O governo tem um enorme programa de eliminação de pobreza. Nos últimos anos, 68 milhões de pessoas foram beneficiadas. O plano prevê fazer o mesmo com os 40 milhões restantes até 2020. A taxa de pobreza caiu de 10,2% a 4% nos últimos 5 anos. O gasto público nesse setor cresceu 19,2% nos últimos 4 anos. Essa é a outra semelhança.

O presidente Xi Jinping é admirado dentro e fora do país. Muitos cidadãos o chamam carinhosamente de "tio Xi". Em 2014, Harvard fez uma pesquisa em 30 países sobre a imagem pública de 10 líderes mundiais. Xi ficou em primeiro. Temer não participou porque ainda não tinha chegado ao poder.

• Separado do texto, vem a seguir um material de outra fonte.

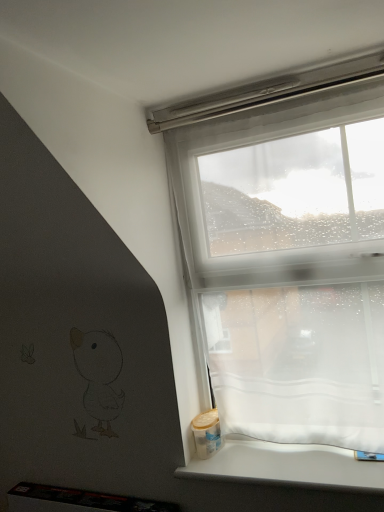 Question: In terms of height, does white matte window sill at lower right look taller or shorter compared to transparent fabric at upper right?

Choices:
 (A) tall
 (B) short

Answer: (B)

Question: Looking at the image, does white matte window sill at lower right seem bigger or smaller compared to transparent fabric at upper right?

Choices:
 (A) big
 (B) small

Answer: (B)

Question: From the image's perspective, is white matte window sill at lower right above or below transparent fabric at upper right?

Choices:
 (A) below
 (B) above

Answer: (A)

Question: Is transparent fabric at upper right in front of or behind white matte window sill at lower right in the image?

Choices:
 (A) front
 (B) behind

Answer: (B)

Question: Is point (375, 270) closer or farther from the camera than point (324, 465)?

Choices:
 (A) closer
 (B) farther

Answer: (A)

Question: From the image's perspective, is transparent fabric at upper right above or below white matte window sill at lower right?

Choices:
 (A) below
 (B) above

Answer: (B)

Question: Is transparent fabric at upper right bigger or smaller than white matte window sill at lower right?

Choices:
 (A) small
 (B) big

Answer: (B) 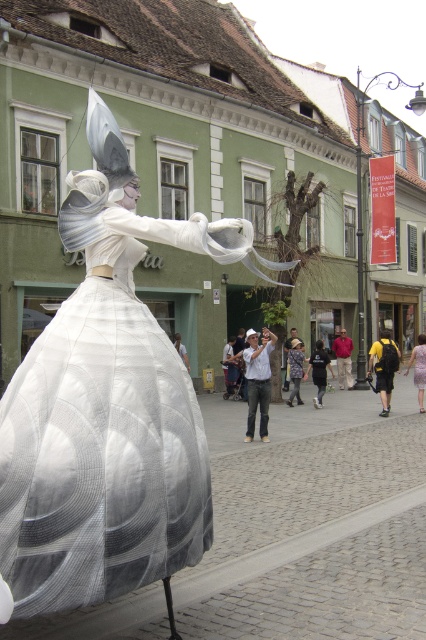 You are a photographer positioned at point (x=103, y=442). You want to capture the white sheer dress at center in your shot. What is the location of the white sheer dress at center relative to your current position?

The white sheer dress at center is located at point (x=103, y=442), which is your current position, so you are already at the location of the white sheer dress at center. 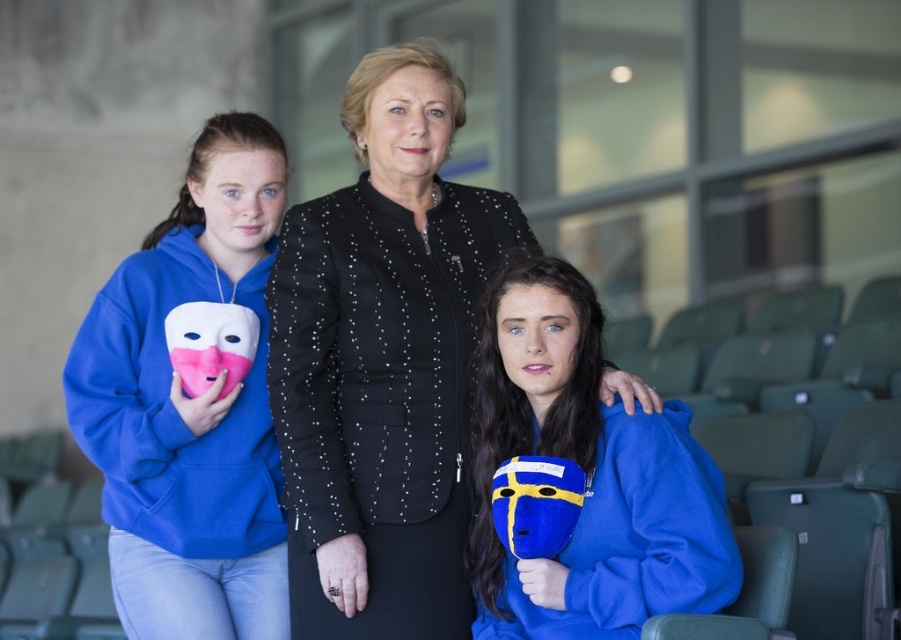 Is blue fleece mask at left bigger than blue matte mask at center?

Yes, blue fleece mask at left is bigger than blue matte mask at center.

Which is more to the left, blue fleece mask at left or blue matte mask at center?

Positioned to the left is blue fleece mask at left.

This screenshot has width=901, height=640. What are the coordinates of `blue fleece mask at left` in the screenshot? It's located at (189, 406).

Can you confirm if smooth black face at center is smaller than matte blue mask at left?

Correct, smooth black face at center occupies less space than matte blue mask at left.

Which is behind, point (432, 120) or point (226, 205)?

The point (226, 205) is behind.

This screenshot has height=640, width=901. Identify the location of smooth black face at center. (407, 125).

Does black textured jacket at center have a lesser width compared to blue matte mask at center?

No, black textured jacket at center is not thinner than blue matte mask at center.

What do you see at coordinates (381, 385) in the screenshot? Image resolution: width=901 pixels, height=640 pixels. I see `black textured jacket at center` at bounding box center [381, 385].

Where is `black textured jacket at center`? The height and width of the screenshot is (640, 901). black textured jacket at center is located at coordinates (381, 385). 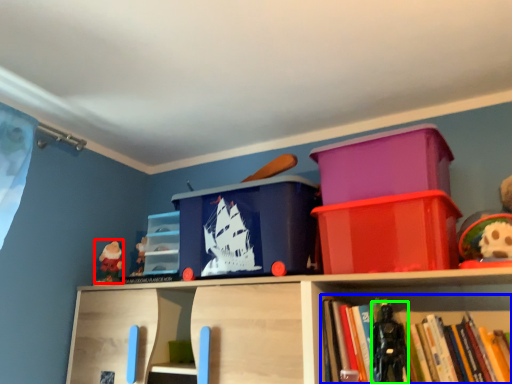 Question: Which object is the farthest from toy (highlighted by a red box)? Choose among these: book (highlighted by a blue box) or toy (highlighted by a green box).

Choices:
 (A) book
 (B) toy

Answer: (A) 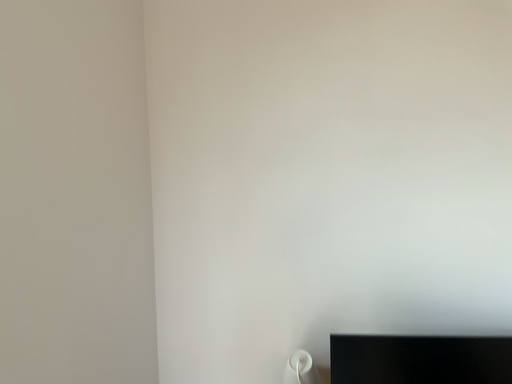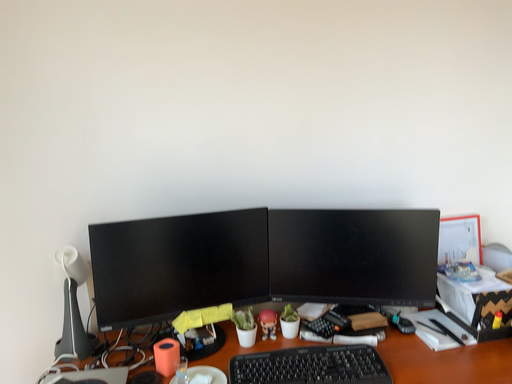 Question: How did the camera likely rotate when shooting the video?

Choices:
 (A) rotated upward
 (B) rotated downward

Answer: (B) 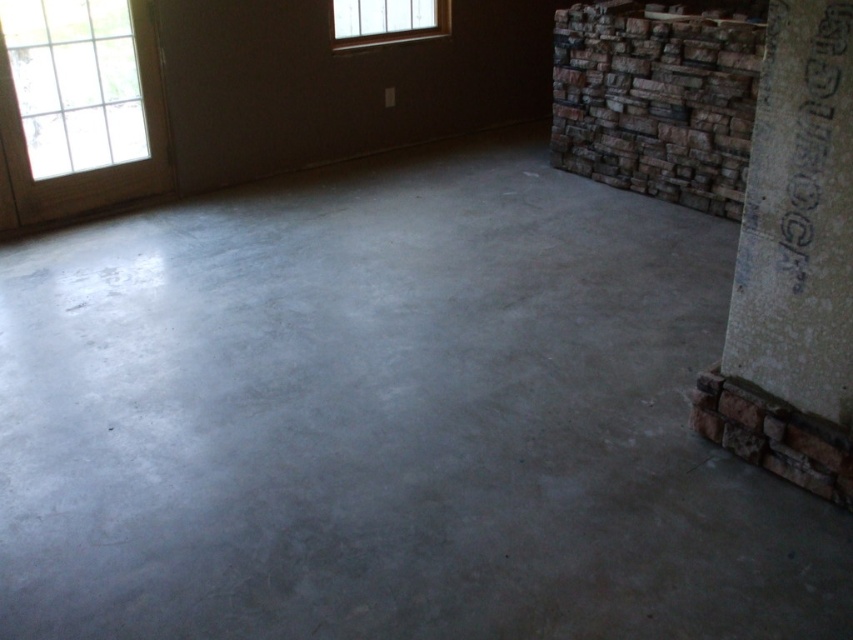 From the picture: How distant is white concrete pillar at right from clear glass window at upper left?

12.20 feet

Where is `white concrete pillar at right`? The image size is (853, 640). white concrete pillar at right is located at coordinates (793, 264).

You are a GUI agent. You are given a task and a screenshot of the screen. Output one action in this format:
    pyautogui.click(x=<x>, y=<y>)
    Task: Click on the white concrete pillar at right
    
    Given the screenshot: What is the action you would take?
    pyautogui.click(x=793, y=264)

Measure the distance between clear glass window at upper left and camera.

clear glass window at upper left and camera are 3.75 meters apart from each other.

Based on the photo, between clear glass window at upper left and clear glass window at upper center, which one is positioned higher?

clear glass window at upper center

Is point (90, 100) in front of point (358, 19)?

Yes, point (90, 100) is closer to viewer.

Locate an element on the screen. This screenshot has width=853, height=640. clear glass window at upper left is located at coordinates (74, 83).

Image resolution: width=853 pixels, height=640 pixels. What are the coordinates of `white concrete pillar at right` in the screenshot? It's located at (793, 264).

Which is behind, point (795, 99) or point (376, 8)?

The point (376, 8) is more distant.

Is point (828, 29) positioned before point (387, 12)?

Yes, it is.

Where is `white concrete pillar at right`? white concrete pillar at right is located at coordinates click(x=793, y=264). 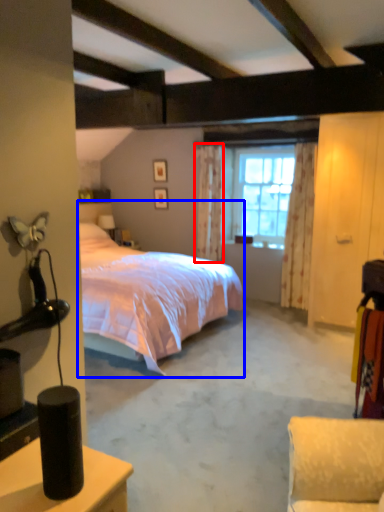 Question: Which point is closer to the camera, curtain (highlighted by a red box) or bed (highlighted by a blue box)?

Choices:
 (A) curtain
 (B) bed

Answer: (B) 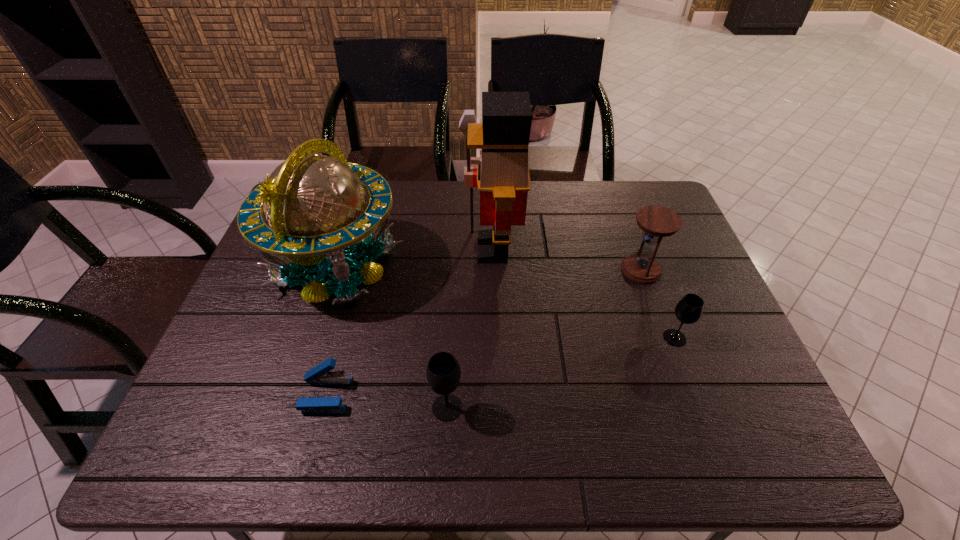 The width and height of the screenshot is (960, 540). I want to click on free space between the taller wineglass and the nutcracker, so click(469, 328).

This screenshot has width=960, height=540. I want to click on free point between the shortest object and the second tallest object, so click(331, 330).

At what (x,y) coordinates should I click in order to perform the action: click on vacant space that is in between the taller wineglass and the stapler. Please return your answer as a coordinate pair (x, y). Looking at the image, I should click on (387, 401).

Locate an element on the screen. empty space between the taller wineglass and the globe is located at coordinates (392, 337).

Identify which object is the fifth nearest to the left wineglass. Please provide its 2D coordinates. Your answer should be formatted as a tuple, i.e. [(x, y)], where the tuple contains the x and y coordinates of a point satisfying the conditions above.

[(657, 222)]

You are a GUI agent. You are given a task and a screenshot of the screen. Output one action in this format:
    pyautogui.click(x=<x>, y=<y>)
    Task: Click on the third closest object to the right wineglass
    Image resolution: width=960 pixels, height=540 pixels.
    Given the screenshot: What is the action you would take?
    pyautogui.click(x=443, y=373)

Identify the location of free region that satisfies the following two spatial constraints: 1. in front of the hourglass holding the staff; 2. on the left side of the tallest object. (492, 269).

At what (x,y) coordinates should I click in order to perform the action: click on free location that satisfies the following two spatial constraints: 1. in front of the nutcracker holding the staff; 2. on the right side of the shorter wineglass. Please return your answer as a coordinate pair (x, y). Image resolution: width=960 pixels, height=540 pixels. Looking at the image, I should click on (495, 338).

In order to click on vacant region that satisfies the following two spatial constraints: 1. on the back side of the hourglass; 2. on the right side of the shortest object in this screenshot , I will do `click(360, 269)`.

Where is `vacant region that satisfies the following two spatial constraints: 1. on the front side of the stapler; 2. on the left side of the left wineglass`? Image resolution: width=960 pixels, height=540 pixels. vacant region that satisfies the following two spatial constraints: 1. on the front side of the stapler; 2. on the left side of the left wineglass is located at coordinates (323, 408).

Recentemente o congresso decidiu abolir o limite constitucional de apenas uma reeleição presidencial. A mídia internacional, claro, criticou a decisão. Mas Wall Street, um pessoal nada bobo e que enxerga por trás das historinhas que a mídia conta, recebeu muito bem a notícia. As pessoas com quem falei aprovam a ideia. Os argumentos delas me lembram aquele ditado que diz que não se mexe em time que está ganhando.

No tema segurança, acho que estamos um pouquinho melhor do que aí. Ando nas ruas com tranquilidade a qualquer hora e vejo mulheres sozinhas fazendo o mesmo. Ainda não ouvi nenhum caso de assalto. Nos 2 bancos que frequento, a segurança depende de um senhor de meia idade armado, às vezes, de um pequeno cassetete.

Igual que aí, existe corrupção aqui. Vejo importantes semelhanças. O governo está combatendo seriamente o problema. 

Milhares de cargos públicos estão sendo investigados e há punições. Nos últimos 5 anos, foram 1,6 milhões. Em 2017, 1.300 fugitivos suspeitos de crimes econômicos foram presos no exterior e devolvidos ao país. US$ 152 milhões foram recuperados.
O esforço de limpeza acontece nas forças armadas também. Nos últimos 5 anos, mais de 100 oficiais foram demitidos. Em outubro de 2017, um general de 66 anos que estava sendo investigado por suborno suicidou-se em sua casa de Beijing. Não suportou a vergonha.

E, igual que aí, os bons resultados do combate a corrupção aumentam a confiança no governo. Em 2016, 92,9% dos entrevistados estavam satisfeitos com a campanha anticorrupção.

Como aí, há mendigos aqui. Até agora vi três (3). E o asfalto é ótimo, devo ter visto uma meia dúzia de buracos em ruas secundárias antigas.

Pois então, aqui estão as minhas primeiras observações. Apesar de todas essas semelhanças não podemos nem devemos nunca, jamais, esquecer de uma importante diferença, que está no sistema político. Aqui, infelizmente, vivemos num regime socialista que, como todos muito bem sabemos, é uma perversa criação de Belzebu. Vocês vivem no capitalismo criado por Deus para o governo dos homens na Terra e promoção da justiça social. Abraços!


*Marcelo Mendonça, professor universitário brasileiro na China. Correspondente do Blog do Consa.

Um comentário:

Gabriel Araujo dos Santos disse...

Apreciei, e muito. Sobretudo o Consa a trazer notícias tão interessantes e instrutivas lá do outro lado do mundo. Parabéns!!!!